RECORDS SHOWN: Begin

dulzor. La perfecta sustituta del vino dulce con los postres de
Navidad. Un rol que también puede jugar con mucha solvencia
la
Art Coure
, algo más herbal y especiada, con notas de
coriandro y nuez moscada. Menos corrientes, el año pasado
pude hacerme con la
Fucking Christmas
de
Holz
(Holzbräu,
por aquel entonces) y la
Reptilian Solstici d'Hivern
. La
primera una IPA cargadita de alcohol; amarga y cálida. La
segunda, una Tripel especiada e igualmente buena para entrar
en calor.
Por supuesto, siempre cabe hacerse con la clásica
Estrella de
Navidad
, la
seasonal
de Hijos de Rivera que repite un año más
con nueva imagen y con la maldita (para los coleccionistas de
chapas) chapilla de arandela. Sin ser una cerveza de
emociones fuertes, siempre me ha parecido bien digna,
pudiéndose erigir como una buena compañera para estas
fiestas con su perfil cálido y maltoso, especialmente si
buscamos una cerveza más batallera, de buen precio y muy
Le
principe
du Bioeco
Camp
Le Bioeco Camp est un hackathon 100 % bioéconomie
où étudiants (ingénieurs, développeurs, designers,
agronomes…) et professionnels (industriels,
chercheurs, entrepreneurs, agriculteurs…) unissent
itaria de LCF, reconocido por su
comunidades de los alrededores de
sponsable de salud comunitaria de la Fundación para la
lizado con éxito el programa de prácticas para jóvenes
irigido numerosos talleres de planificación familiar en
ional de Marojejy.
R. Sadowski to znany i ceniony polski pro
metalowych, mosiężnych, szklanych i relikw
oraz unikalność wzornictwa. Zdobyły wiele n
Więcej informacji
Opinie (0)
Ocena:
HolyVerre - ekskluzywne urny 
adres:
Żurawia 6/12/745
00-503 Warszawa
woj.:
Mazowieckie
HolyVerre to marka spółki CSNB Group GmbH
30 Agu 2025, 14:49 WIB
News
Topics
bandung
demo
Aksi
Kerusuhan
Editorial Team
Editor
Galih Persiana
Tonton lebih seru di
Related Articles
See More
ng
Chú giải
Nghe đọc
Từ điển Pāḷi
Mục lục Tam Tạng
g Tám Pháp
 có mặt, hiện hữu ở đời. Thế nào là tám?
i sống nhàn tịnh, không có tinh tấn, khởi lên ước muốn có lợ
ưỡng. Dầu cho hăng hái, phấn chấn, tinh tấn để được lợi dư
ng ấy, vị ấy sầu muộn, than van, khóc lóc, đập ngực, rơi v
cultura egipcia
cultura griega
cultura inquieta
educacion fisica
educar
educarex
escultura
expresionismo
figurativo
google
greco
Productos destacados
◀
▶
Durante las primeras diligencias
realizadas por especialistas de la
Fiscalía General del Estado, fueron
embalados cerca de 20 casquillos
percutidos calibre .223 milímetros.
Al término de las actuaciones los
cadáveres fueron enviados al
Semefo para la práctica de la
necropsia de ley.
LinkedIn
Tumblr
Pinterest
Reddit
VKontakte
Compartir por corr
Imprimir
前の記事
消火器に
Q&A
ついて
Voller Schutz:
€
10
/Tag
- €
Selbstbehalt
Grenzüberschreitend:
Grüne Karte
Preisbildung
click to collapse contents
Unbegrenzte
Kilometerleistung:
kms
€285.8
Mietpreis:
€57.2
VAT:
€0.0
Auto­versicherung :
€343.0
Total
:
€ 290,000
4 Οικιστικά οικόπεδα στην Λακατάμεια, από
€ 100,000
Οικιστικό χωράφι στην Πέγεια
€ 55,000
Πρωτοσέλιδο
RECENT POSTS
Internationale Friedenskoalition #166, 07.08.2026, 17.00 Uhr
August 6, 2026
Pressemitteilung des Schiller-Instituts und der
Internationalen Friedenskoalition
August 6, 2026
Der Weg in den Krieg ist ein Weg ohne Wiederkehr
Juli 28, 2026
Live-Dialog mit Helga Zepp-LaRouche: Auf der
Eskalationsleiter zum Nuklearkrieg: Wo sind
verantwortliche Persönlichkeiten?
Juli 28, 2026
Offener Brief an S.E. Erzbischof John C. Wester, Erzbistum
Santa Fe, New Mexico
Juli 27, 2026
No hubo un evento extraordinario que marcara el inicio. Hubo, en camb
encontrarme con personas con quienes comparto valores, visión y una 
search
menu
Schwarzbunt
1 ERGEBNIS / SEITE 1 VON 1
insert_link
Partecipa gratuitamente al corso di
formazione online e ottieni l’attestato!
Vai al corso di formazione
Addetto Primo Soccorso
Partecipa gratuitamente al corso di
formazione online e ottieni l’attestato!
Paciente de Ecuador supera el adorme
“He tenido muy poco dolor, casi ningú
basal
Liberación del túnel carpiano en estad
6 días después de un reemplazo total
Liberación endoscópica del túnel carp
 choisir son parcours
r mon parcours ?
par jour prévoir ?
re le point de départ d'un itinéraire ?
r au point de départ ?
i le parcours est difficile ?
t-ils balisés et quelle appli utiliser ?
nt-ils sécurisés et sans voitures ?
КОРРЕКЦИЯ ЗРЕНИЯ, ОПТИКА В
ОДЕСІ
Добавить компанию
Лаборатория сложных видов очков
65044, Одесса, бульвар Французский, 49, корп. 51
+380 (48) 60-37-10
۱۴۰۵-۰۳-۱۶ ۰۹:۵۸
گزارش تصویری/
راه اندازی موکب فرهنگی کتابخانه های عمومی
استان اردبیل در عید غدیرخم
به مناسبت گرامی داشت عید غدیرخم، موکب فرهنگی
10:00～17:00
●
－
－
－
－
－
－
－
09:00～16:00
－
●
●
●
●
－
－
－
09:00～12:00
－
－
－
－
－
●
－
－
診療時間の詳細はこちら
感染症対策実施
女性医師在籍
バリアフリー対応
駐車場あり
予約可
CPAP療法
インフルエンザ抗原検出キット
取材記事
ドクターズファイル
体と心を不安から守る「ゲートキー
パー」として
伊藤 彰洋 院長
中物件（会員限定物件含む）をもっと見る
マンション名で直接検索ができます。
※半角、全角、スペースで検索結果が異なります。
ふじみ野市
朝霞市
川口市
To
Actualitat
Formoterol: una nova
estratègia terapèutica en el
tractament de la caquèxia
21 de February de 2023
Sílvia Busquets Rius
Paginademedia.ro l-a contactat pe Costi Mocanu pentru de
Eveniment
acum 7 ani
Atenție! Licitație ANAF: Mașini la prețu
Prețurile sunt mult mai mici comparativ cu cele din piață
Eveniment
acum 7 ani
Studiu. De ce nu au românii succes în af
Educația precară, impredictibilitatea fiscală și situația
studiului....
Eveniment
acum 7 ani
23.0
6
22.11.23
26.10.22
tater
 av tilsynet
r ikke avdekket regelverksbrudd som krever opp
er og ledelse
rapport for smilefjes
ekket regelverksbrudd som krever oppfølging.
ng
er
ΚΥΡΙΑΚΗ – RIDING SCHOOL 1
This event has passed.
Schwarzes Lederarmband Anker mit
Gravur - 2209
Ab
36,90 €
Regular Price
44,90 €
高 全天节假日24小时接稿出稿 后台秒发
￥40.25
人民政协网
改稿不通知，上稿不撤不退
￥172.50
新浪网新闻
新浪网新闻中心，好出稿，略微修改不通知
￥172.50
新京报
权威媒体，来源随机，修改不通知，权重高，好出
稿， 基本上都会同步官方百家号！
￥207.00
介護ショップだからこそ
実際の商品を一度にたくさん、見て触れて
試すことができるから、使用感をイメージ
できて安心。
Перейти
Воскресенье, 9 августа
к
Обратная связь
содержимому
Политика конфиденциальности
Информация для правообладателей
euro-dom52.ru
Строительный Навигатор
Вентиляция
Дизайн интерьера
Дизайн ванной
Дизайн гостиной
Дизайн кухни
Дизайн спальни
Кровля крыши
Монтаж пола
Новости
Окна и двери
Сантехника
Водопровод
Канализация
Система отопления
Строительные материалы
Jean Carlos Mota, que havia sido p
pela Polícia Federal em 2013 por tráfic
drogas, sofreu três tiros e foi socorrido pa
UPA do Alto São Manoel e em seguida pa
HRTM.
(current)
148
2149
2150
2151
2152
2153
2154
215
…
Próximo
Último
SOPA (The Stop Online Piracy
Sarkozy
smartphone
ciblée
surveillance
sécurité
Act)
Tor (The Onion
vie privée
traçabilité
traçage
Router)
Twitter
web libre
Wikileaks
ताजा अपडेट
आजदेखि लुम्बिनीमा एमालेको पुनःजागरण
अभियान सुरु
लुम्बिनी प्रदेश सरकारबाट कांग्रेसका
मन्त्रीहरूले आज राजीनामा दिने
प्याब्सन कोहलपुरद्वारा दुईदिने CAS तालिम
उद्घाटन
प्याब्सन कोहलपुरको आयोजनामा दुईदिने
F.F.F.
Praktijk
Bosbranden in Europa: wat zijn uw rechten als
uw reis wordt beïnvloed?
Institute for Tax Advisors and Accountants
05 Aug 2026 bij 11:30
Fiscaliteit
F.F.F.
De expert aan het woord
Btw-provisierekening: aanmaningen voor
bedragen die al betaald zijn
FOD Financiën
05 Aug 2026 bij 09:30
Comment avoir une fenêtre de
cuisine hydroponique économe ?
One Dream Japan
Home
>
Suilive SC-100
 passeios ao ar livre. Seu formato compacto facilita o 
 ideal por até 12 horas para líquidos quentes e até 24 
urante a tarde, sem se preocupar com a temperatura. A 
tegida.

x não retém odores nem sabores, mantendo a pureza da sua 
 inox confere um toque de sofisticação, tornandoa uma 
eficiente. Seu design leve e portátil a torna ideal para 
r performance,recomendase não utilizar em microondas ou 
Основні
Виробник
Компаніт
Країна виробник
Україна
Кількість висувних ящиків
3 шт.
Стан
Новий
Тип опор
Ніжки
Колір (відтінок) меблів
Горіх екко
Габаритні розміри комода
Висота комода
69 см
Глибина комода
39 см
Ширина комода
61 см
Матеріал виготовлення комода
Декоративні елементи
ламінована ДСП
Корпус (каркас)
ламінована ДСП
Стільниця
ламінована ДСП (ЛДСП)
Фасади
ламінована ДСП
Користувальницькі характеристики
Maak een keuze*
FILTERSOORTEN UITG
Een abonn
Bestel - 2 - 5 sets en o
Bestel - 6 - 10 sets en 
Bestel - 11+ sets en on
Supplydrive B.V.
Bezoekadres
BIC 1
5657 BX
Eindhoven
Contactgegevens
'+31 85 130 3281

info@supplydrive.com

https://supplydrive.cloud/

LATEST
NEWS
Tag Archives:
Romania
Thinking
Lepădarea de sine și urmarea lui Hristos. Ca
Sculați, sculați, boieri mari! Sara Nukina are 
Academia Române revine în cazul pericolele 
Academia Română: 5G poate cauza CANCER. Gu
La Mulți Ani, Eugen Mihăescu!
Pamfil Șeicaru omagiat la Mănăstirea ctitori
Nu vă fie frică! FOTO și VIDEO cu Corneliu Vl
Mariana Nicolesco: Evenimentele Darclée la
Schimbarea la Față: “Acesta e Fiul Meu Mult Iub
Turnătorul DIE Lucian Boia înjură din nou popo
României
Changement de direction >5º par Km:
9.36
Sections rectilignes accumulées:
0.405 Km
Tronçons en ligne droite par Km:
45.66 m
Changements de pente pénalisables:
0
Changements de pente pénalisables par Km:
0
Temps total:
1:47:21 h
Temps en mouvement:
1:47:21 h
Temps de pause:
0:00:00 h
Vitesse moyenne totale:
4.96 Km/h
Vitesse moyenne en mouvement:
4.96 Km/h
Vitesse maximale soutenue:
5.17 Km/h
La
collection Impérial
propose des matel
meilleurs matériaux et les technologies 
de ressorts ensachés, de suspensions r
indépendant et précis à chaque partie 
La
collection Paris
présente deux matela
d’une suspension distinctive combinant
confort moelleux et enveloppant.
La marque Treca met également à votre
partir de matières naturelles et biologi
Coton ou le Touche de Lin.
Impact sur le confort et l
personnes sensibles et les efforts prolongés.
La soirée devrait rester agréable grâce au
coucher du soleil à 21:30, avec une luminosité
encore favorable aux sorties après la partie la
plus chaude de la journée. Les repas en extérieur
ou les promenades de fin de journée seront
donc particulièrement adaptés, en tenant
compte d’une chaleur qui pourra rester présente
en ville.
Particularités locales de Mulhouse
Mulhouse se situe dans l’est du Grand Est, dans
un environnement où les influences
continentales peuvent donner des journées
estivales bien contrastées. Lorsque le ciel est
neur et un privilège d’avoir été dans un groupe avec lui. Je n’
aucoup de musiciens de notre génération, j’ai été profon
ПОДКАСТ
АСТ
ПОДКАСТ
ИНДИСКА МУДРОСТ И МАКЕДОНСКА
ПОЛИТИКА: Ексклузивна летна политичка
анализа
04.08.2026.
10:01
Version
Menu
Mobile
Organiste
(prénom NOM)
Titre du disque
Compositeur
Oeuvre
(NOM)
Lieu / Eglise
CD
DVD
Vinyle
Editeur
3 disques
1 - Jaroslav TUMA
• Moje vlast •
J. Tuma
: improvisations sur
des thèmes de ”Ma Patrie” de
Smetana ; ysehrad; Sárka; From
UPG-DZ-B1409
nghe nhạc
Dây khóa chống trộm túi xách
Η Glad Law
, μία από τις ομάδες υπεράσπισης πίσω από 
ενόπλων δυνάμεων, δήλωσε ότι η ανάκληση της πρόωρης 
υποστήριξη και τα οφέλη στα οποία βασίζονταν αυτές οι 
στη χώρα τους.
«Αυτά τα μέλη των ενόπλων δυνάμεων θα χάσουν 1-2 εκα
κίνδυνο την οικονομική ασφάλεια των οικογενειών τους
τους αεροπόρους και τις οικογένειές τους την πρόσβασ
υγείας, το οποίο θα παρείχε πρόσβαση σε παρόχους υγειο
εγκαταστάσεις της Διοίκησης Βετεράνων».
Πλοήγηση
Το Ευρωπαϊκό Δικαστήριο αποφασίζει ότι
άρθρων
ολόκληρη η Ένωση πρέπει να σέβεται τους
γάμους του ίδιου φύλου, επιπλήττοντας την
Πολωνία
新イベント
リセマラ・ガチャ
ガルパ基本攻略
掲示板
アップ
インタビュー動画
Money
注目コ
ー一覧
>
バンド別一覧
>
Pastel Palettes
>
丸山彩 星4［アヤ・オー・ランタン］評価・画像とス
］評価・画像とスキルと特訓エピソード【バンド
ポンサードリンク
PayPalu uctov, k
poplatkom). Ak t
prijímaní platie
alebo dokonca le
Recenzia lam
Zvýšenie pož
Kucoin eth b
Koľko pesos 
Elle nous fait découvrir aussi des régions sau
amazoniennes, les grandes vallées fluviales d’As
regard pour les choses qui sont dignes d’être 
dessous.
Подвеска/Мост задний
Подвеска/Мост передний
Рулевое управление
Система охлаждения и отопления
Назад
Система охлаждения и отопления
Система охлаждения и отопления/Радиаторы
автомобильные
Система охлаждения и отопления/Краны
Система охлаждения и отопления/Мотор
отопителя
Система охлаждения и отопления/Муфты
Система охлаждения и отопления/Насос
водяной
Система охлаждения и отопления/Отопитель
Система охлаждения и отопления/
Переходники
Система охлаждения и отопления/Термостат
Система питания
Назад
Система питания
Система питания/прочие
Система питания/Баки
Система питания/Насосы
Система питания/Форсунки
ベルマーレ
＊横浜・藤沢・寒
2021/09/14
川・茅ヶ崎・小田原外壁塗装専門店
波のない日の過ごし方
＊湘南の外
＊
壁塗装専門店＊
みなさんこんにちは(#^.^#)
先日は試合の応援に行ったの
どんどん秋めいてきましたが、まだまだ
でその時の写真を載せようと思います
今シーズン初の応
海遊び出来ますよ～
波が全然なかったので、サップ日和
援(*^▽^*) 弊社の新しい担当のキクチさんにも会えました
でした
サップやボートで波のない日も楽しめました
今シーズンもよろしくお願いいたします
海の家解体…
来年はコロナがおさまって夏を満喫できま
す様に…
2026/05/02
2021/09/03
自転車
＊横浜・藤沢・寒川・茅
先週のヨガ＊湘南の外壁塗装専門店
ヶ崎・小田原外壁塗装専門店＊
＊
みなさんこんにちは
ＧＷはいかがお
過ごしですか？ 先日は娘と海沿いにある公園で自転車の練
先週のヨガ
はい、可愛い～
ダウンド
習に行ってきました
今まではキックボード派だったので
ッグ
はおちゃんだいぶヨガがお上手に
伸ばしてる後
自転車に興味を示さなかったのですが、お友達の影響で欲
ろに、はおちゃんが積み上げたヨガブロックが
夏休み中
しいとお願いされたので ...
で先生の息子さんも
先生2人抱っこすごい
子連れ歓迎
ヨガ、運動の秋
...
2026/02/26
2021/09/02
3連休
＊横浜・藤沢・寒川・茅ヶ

RECORDS SHOWN: End

◆ TASK GOAL
Every line containing the string "δυνάμεων" should be pulled from the listing and copied.

◆ THE ANSWER
ενόπλων δυνάμεων, δήλωσε ότι η ανάκληση της πρόωρης 
«Αυτά τα μέλη των ενόπλων δυνάμεων θα χάσουν 1-2 εκα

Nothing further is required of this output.